Being a holiday guest can be just as crazy and stressful as hosting.  Travelling can be difficult during Thanksgiving, as the airports, roads, and public transportation systems are packed.  You want to enjoy all of your friends and family, but it can be hard to make time for everyone.  You may have more than one Thanksgiving to go to, and the day can leave you feeling bloated and rushed.  The holiday season can also be the start of unhealthy eating habits.  After overindulging at Thanksgiving, healthy eating and exercise may be put on hold until New Years, when most of us set goals to be healthier.

  • Give yourself extra time: Overestimate how long travelling will take and give time for “uh oh’s.”  Traffic jams or public transportation delays are more likely during the holidays.  It can be awkward showing up late for a Thanksgiving dinner.
  • Store-bought sides: Many grocery stores offer pre-made sides and desserts that you can bring to your Thanksgiving.  If you’re short on time, or not a cook, don’t be afraid to bring a store-bought dish.  They often look pretty and taste amazing!
  • Avoid overeating: Eat a healthy snack an hour before dinner.  If you are starving before you meal, you will be more likely to overfill your plate without thinking.  If you have a snack, you can be more level headed and plan out your meal.  
  • Stay active: Jumpstart your metabolism with activity Thanksgiving morning.  Go for a run, take the dog for a walk, or play a game of football. Exercise will help you burn off the upcoming feast.  
  • Eat breakfast: Many people skip breakfast to “make room” for Thanksgiving meals.  This leads to overeating and crankiness by the time you eat.  Eat a filling, high protein breakfast Thanksgiving morning.  
  • Choose moderation: You can still indulge during the holidays, especially Thanksgiving, just try to keep it in moderation.  Restricting yourself from desserts or your favorite dish can lead to more stress and overeating. You can have a little bit of everything, just make sure you have a reasonable portion.
  • Fitted clothing: Instead of the usual loose and stretchy clothing, in anticipation of the Turkey Day food-baby, wear clothing that fits nicely and you’ll be less likely to overeat.

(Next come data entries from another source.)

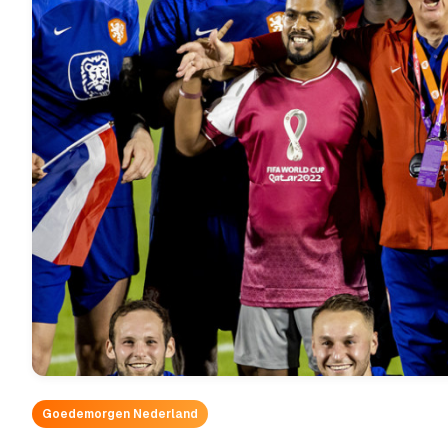
Goedemorgen Nederland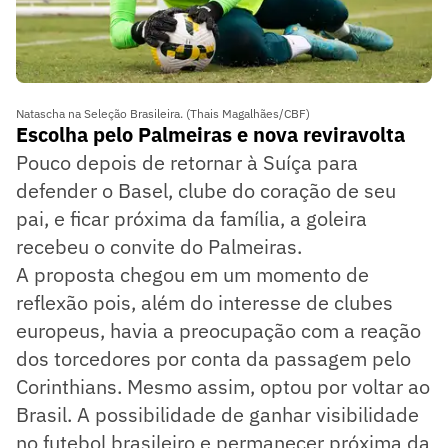
Natascha na Seleção Brasileira. (Thais Magalhães/CBF)
Escolha pelo Palmeiras e nova reviravolta
Pouco depois de retornar à Suíça para
defender o Basel, clube do coração de seu
pai, e ficar próxima da família, a goleira
recebeu o convite do Palmeiras.
A proposta chegou em um momento de
reflexão pois, além do interesse de clubes
europeus, havia a preocupação com a reação
dos torcedores por conta da passagem pelo
Corinthians. Mesmo assim, optou por voltar ao
Brasil. A possibilidade de ganhar visibilidade
no futebol brasileiro e permanecer próxima da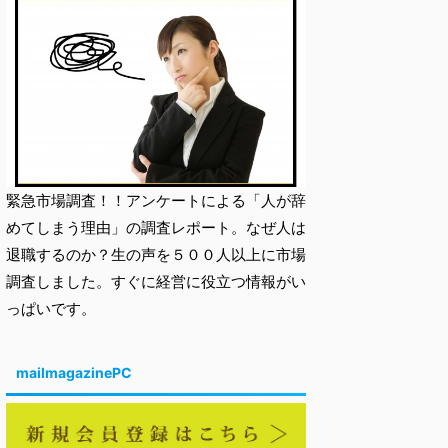
緊急市場調査！！アンケートによる「人が辞
めてしまう理由」の調査レポート。なぜ人は
退職するのか？生の声を５００人以上に市場
調査しました。すぐに経営に役立つ情報がい
っぱいです。
mailmagazinePC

  • Awkward topics: There is always the uncomfortable moment where a relative wants to talk politics or your single status.  Compliments and questions are a great way to curve the conversation away from unwanted topics.  Give a vague or noncommittal answer, and then suddenly compliment or ask a question to distract your friend or family member.
  • Help out the host: Clean up is a part of Thanksgiving.  No one really enjoys doing the dishes, but it’s unfair to leave it all to the host.  
  • Have fun: Thanksgiving is a time of celebration and thanks. Use this holiday to enjoy friends and family, especially for those coming from out of town.  


A well-rounded Thanksgiving helps you keep sane and enjoy the holiday.  Holidays can be hectic and stressful; we sometimes forget to enjoy the people we are spending it with.  Try not to get caught up in the “perfect” Thanksgiving.  Everyone’s holidays are a little crazy and there will be little blips that turn into funny stories later.  Whether you’re a host or a guest, you deserve to have a nice Thanksgiving with the least stress possible. Try to relax this Thanksgiving, and take this time to enjoy friends, family, and delicious food.